YES, totally. This is what has been coming up for me.
Reading has been a helpful way for me to pace so that I can take in other forms of writing and that also helps me answer the ethical questions. With that being said, I also know this can feel like "work". Cats and naps are also very effective!
I’m right there with you, and to add to it, I’ve crowdsourced funding for my book. This means that when it is done and out there I will have some of my closest friends and most distance acquaintances connected in the creation of my trauma book. I imagine them finishing reading and going, “I paid for that?”
I would buy your book! For the advice part, I listen to Chelsea Devantez' podcast Glamorous Trash and she's recently done a whole series about her experience pitching/publishing her memoir.
thank you and thank you for the podcast rec!
Very happy to have found you through this post. I’m 30,000 words into my book as well that blends autotheory and autofiction. Sadly I don’t have advice on pacing other than you’ve got this!
Awww yay for you! And thank you so much for the cheering! We can do this!
This is 💯 relatable. I just finished the second draft of my memoir. Felt like excavating a bullet.
Last werk I started listening to Mary Karr’s ART OF MEMOIR again & this part really resonated:
“In some ways, writing a memoir is knocking yourself out with your own fist, if it’s done right. Nobody I know that’s written a great one has described it as anything less than a major league shit-eating contest. Anytime you try to collapse the distance between your delusions about the past and what really happened, there’s suffering involved.”
I asked friends who also wrote memoirs if it was like that for them and they said it wasn’t. But I think it depends on the story, because it did feel painful because mine is a painful and at times violent story. So I called my therapist, lol. 🥰
Also, thank you SO MUCH for the shout out to my bears piece on Feral Stack! 💕
Ooooh! I need to read this! Thank you for the rec and for reading!
Seconding reading Art of Memoir.
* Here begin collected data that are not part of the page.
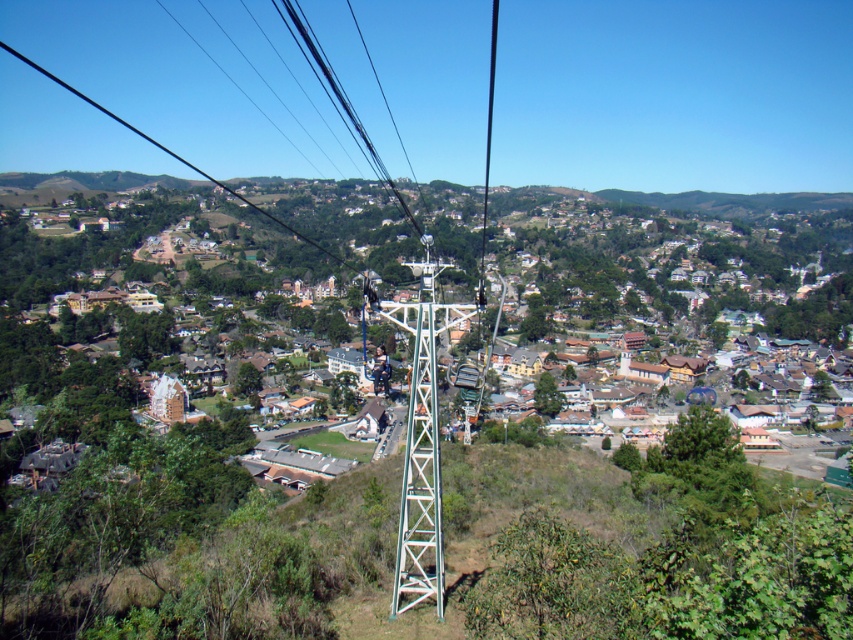 Question: Where is brown wooden houses at lower left located in relation to black cable at center in the image?

Choices:
 (A) above
 (B) below

Answer: (B)

Question: Which point is farther from the camera taking this photo?

Choices:
 (A) (413, 596)
 (B) (448, 225)
 (C) (491, 13)
 (D) (35, 65)

Answer: (D)

Question: Which point is closer to the camera?

Choices:
 (A) (0, 44)
 (B) (494, 32)

Answer: (B)

Question: Is green metallic tower at center further to camera compared to black wire at left?

Choices:
 (A) no
 (B) yes

Answer: (A)

Question: Based on their relative distances, which object is nearer to the green metallic tower at center?

Choices:
 (A) black cable at center
 (B) black wire at left
 (C) brown wooden houses at lower left

Answer: (A)

Question: Observing the image, what is the correct spatial positioning of brown wooden houses at lower left in reference to black cable at center?

Choices:
 (A) below
 (B) above

Answer: (A) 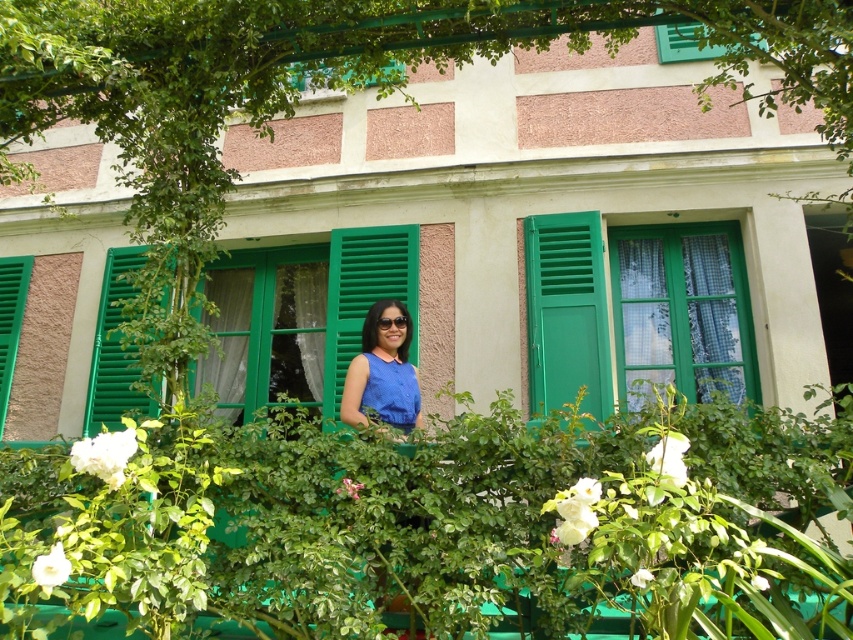 Question: Which object appears farthest from the camera in this image?

Choices:
 (A) green wooden window at center
 (B) green matte window at center
 (C) blue fabric at center

Answer: (A)

Question: Is green matte window at center smaller than blue matte dress at center?

Choices:
 (A) no
 (B) yes

Answer: (A)

Question: Where is green wooden window at center located in relation to blue matte dress at center in the image?

Choices:
 (A) left
 (B) right

Answer: (A)

Question: Considering the real-world distances, which object is closest to the blue matte dress at center?

Choices:
 (A) blue fabric at center
 (B) green matte window at center
 (C) green matte shutter at left
 (D) green wooden window at center

Answer: (A)

Question: Considering the real-world distances, which object is closest to the blue fabric at center?

Choices:
 (A) green wooden window at center
 (B) green matte shutter at left
 (C) blue matte dress at center
 (D) green matte window at center

Answer: (C)

Question: Can you confirm if blue fabric at center is bigger than blue matte dress at center?

Choices:
 (A) no
 (B) yes

Answer: (B) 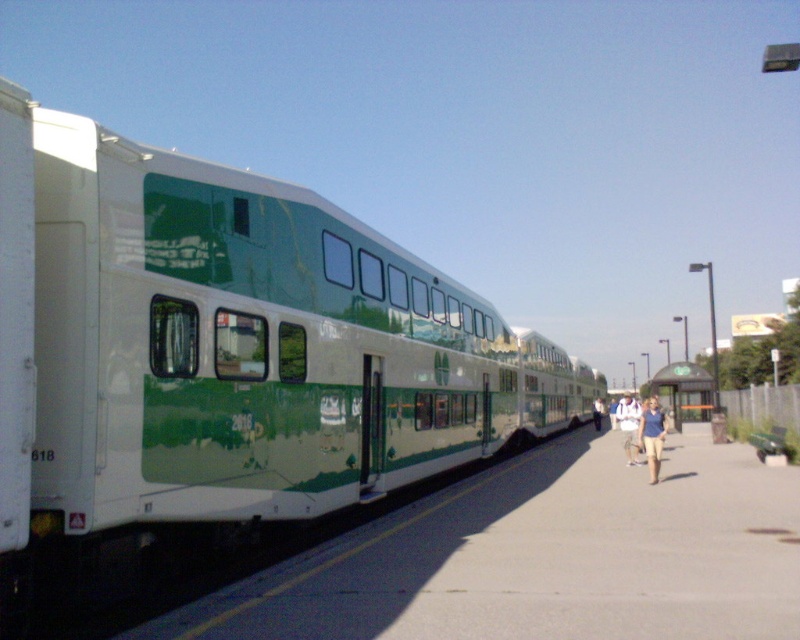 Is blue cotton shirt at center taller than light blue shirt at center?

Indeed, blue cotton shirt at center has a greater height compared to light blue shirt at center.

How much distance is there between blue cotton shirt at center and light blue shirt at center?

blue cotton shirt at center is 95.81 feet from light blue shirt at center.

What do you see at coordinates (652, 435) in the screenshot? I see `blue cotton shirt at center` at bounding box center [652, 435].

Locate an element on the screen. The width and height of the screenshot is (800, 640). blue cotton shirt at center is located at coordinates (652, 435).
Mary Karr has some real gems of advice on the process.
I have no tips or tricks to offer, just an acknowledgement that we're on the same page here - I read this after waking up from a highly needed anti-anxiety nap and some reading of the Lord of the Rings (which helped a bit but not quite) after trying to type down some words for my book. Words that didn't even have that much to do with depression, trauma or death - but the book does - so that's at least where I THINK that debilitating anxiety came from. All this is to say, I think it's probably good and helpful to share, and to rest. Thank you for telling your truth regardless.